* _TASK STATEMENT_
From the entries, filter out every line that lacks "sommeil" and copy the rest.

* _AVAILABLE DATA_
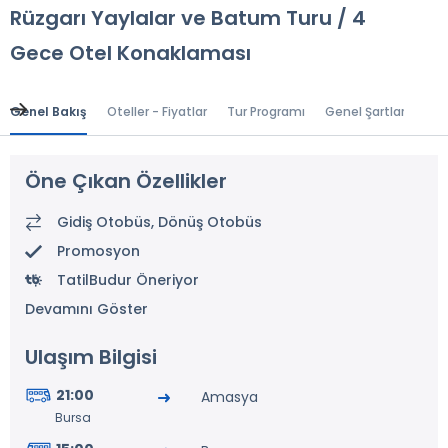
Rüzgarı Yaylalar ve Batum Turu / 4
Gece Otel Konaklaması
Genel Bakış
Oteller - Fiyatlar
Tur Programı
Genel Şartlar
Gr
Öne Çıkan Özellikler
Gidiş Otobüs, Dönüş Otobüs
Promosyon
TatilBudur Öneriyor
Devamını Göster
Ulaşım Bilgisi
21:00
Amasya
Bursa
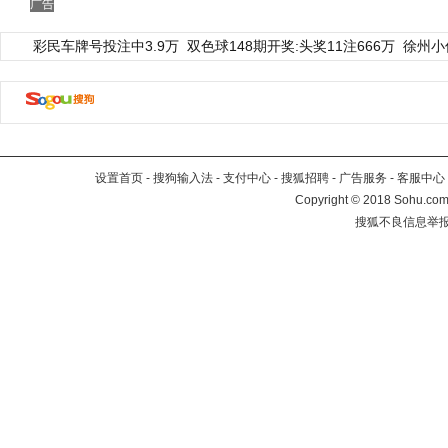
广告
彩民车牌号投注中3.9万
双色球148期开奖:头奖11注666万
徐州小
设置首页
-
搜狗输入法
-
支付中心
-
搜狐招聘
-
广告服务
-
客服中心
Copyright
©
2018 Sohu.com 
搜狐不良信息举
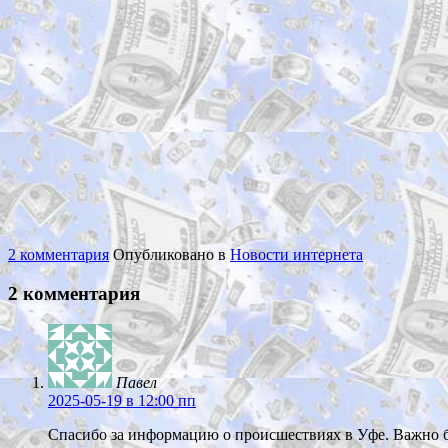
2 комментария
Опубликовано в
Новости интернета
2 комментария
Павел
2025-05-19
в 12:00 пп
Спасибо за информацию о происшествиях в Уфе. Важно бы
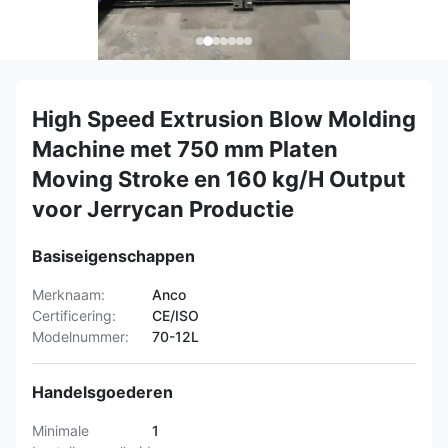
High Speed Extrusion Blow Molding
Machine met 750 mm Platen
Moving Stroke en 160 kg/H Output
voor Jerrycan Productie
Basiseigenschappen
Merknaam:
Anco
Certificering:
CE/ISO
Modelnummer:
70-12L
Handelsgoederen
Minimale
1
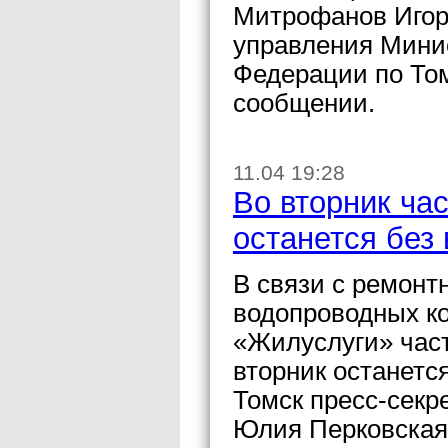
Митрофанов Игор
управления Мини
Федерации по Том
сообщении.
11.04 19:28
Во вторник ча
останется без
В связи с ремон
водопроводных к
«Жилуслуги» част
вторник останетс
Томск пресс-секр
Юлия Перковская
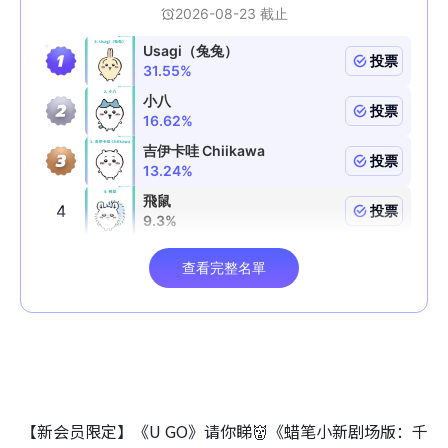
【新会员限定】《U GO》请你睇👹《蜡笔小新剧场版：千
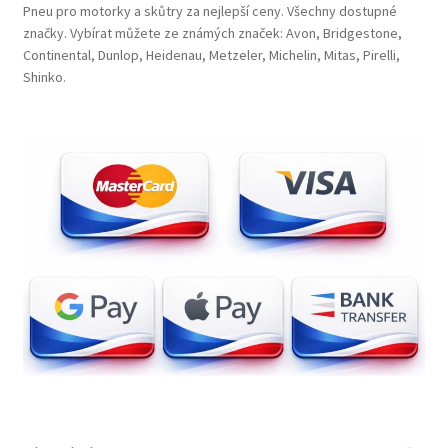
Pneu pro motorky a skůtry za nejlepší ceny. Všechny dostupné
značky. Vybírat můžete ze známých značek: Avon, Bridgestone,
Continental, Dunlop, Heidenau, Metzeler, Michelin, Mitas, Pirelli,
Shinko.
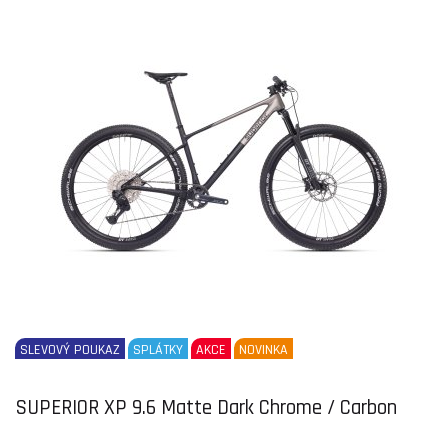
SLEVOVÝ POUKAZ
SPLÁTKY
AKCE
NOVINKA
SUPERIOR XP 9.6 Matte Dark Chrome / Carbon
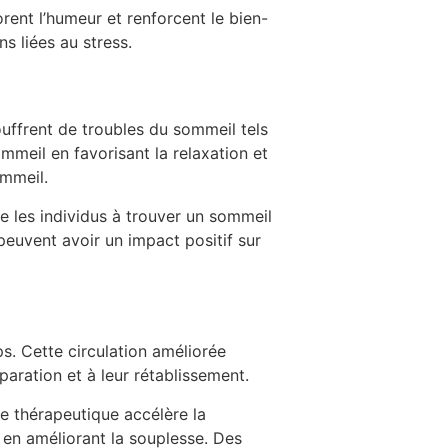
rent l’humeur et renforcent le bien-
s liées au stress.
uffrent de troubles du sommeil tels
mmeil en favorisant la relaxation et
ommeil.
e les individus à trouver un sommeil
euvent avoir un impact positif sur
ps. Cette circulation améliorée
paration et à leur rétablissement.
ge thérapeutique accélère la
t en améliorant la souplesse. Des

* _RESPONSE BELOW_
uffrent de troubles du sommeil tels
e les individus à trouver un sommeil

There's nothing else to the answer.